Nous voici dans un clair-obscur, dans ce qui va introduire une désorientation : un deuil, une pathologie, une rupture, un âge clinique….En un mot, être exposé à une adversité, c’est prendre conscience de ses défaillances possibles. Une vie n’est pas quelque chose sur quoi on règne.

En résumé, la vulnérabilité :

  • N’est pas la faiblesse, mais l’expérience d’une fragilité, d’une finitude déposée dans notre condition humaine.
  • Nous individualise par le surgissement d’une conscience de soi et de notre devenir incertain et sans assurance.
  • Nous révèle que notre existence n’est jamais de l’ordre de la constance ni de la permanence, mais se définit par un pouvoir d’être affecté par une adversité que nous ne pouvons maîtriser.

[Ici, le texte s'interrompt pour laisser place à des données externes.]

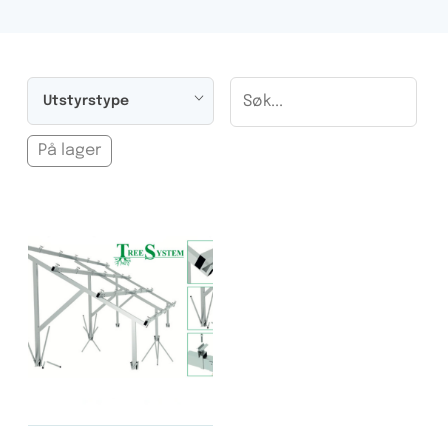
Utstyrstype
På lager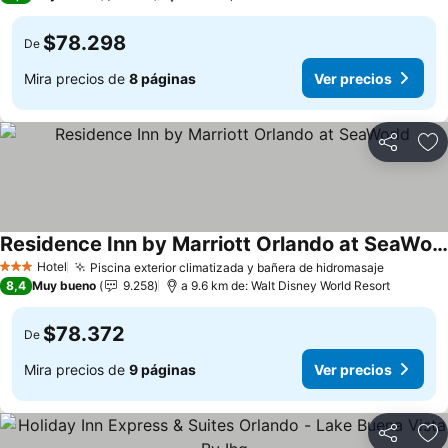
$78.298
De
Mira precios de
8 páginas
Ver precios
Compartir
Ag
Residence Inn by Marriott Orlando at SeaWorld
Ver precios
Hotel
Piscina exterior climatizada y bañera de hidromasaje
Ver prec
3 Estrellas
8,4
Muy bueno
9.258
a 9.6 km de: Walt Disney World Resort
$78.372
De
Mira precios de
9 páginas
Ver precios
Compartir
Ag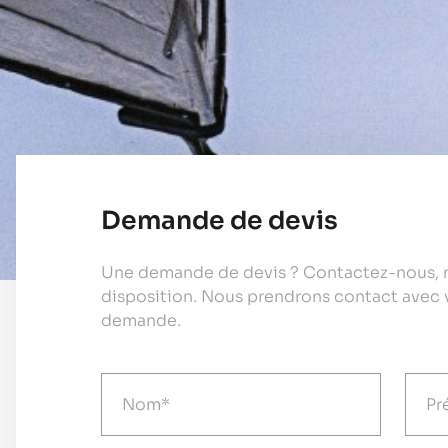
Demande de devis
Une demande de devis ? Contactez-nous, n
disposition. Nous prendrons contact avec 
demande.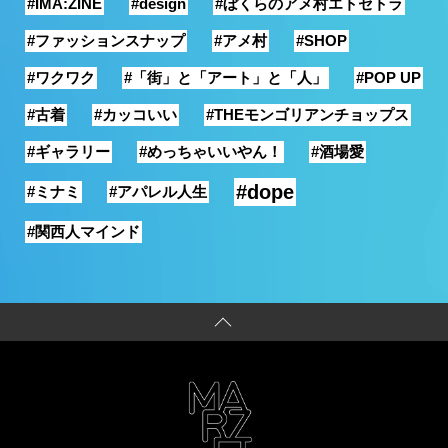
#IMA:ZINE
#design
#ぼくらのアメ村エトセトラ
#ファッションスナップ
#アメ村
#SHOP
#ワクワク
#「街」と「アート」と「人」
#POP UP
#古着
#カッコいい
#THEモンゴリアンチョップス
#ギャラリー
#めっちゃいいやん！
#酒場愛
#dope
#ミナミ
#アパレル人生
#関西人マインド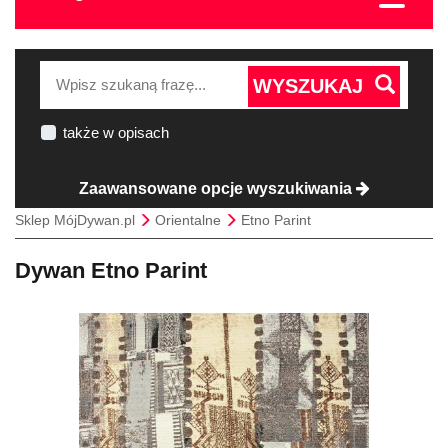
WYSZUKAJ
także w opisach
Zaawansowane opcje wyszukiwania
Sklep MójDywan.pl
Orientalne
Etno Parint
Dywan Etno Parint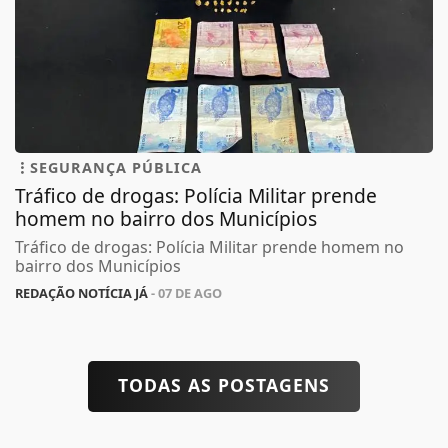
SEGURANÇA PÚBLICA
Tráfico de drogas: Polícia Militar prende
homem no bairro dos Municípios
Tráfico de drogas: Polícia Militar prende homem no
bairro dos Municípios
REDAÇÃO NOTÍCIA JÁ
- 07 DE AGO
TODAS AS POSTAGENS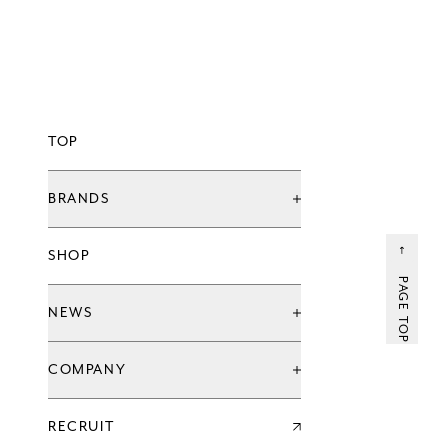
TOP
BRANDS
ブランド一覧
SHOP
グローバル治療院ブランド
てもみんブランド
PAGE TOP
ウェルネススタジオ
NEWS
お知らせ
COMPANY
キャンペーン
新店情報
会社情報一覧
RECRUIT
企業理念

II – LA VULNERABILITE EN SITUATION

Il est important de se rappeler que les personnes âgées, malades, en situation de handicap, sont souvent exposées à des images négatives, celles d’être des personnes par défaut, définies par leurs déficits. Cette perception relève d’un préjugé dominant estimant que la vulnérabilité serait bien une faiblesse.

Or, si nous sommes bien des êtres vulnérables, c’est parce que  nous sommes reliés à tout ce que nous n’avons pas choisi et que, par suite, nous avons reçu : notre corps, notre époque, notre famille, notre milieu d’appartenance etc…

Ces conditions initiales nous sont données, elles ne sont nullement équivalentes : il n’y a pas d’origine équitable ! Ce qui a pour conséquence immédiate que personne ne mérite sa situation de départ dans la vie. Une telle situation fait de nous des êtres incertains, déterminés par leurs appartenances, sans pour autant y être assujettis ; mais nous restons reliés à ce qui compose cette situation : des circonstances, un contexte, un milieu social. Par suite, à côté de nos choix, demeure la pesanteur de ce que nous sommes. Nous sommes des êtres sommés de vivre avec le poids d’un passé, d’une éducation reçue, des raisons de vivre transmises ou non. En un mot, toutes nos possibilités peuvent sans cesse être mises en crise par les conditions sociales de nos existences qui viennent nous affecter et nous déterminer. Aucun être humain n’est assuré d’être à la hauteur de tout ce dont il aurait pu être capable. Nous sommes faillibles, vulnérables, pris entre :

  • ce qui nous affecte de l’extérieur
  • et les ressources qui nous définissent

En résumé, nous sommes vulnérables chaque fois que nous rencontrons dans nos vies ce que nous ne maîtrisons pas, chaque fois que nous faisons l’expérience douloureuse de notre impuissance et de nos limites. La vulnérabilité nous renvoie à ce qui vient nous mettre à nu : la stupeur devant la brutalité d’un événement, d’un malheur, d’un deuil, d’un abandon, d’une précarité, de toute situation « où le sujet suffoque ».

III – LA VULNERABILITE HUMAINE FACE A SES EPREUVES

Qui sommes-nous devant les épreuves que nous traversons, face à la souffrance, la maladie, la vieillesse ?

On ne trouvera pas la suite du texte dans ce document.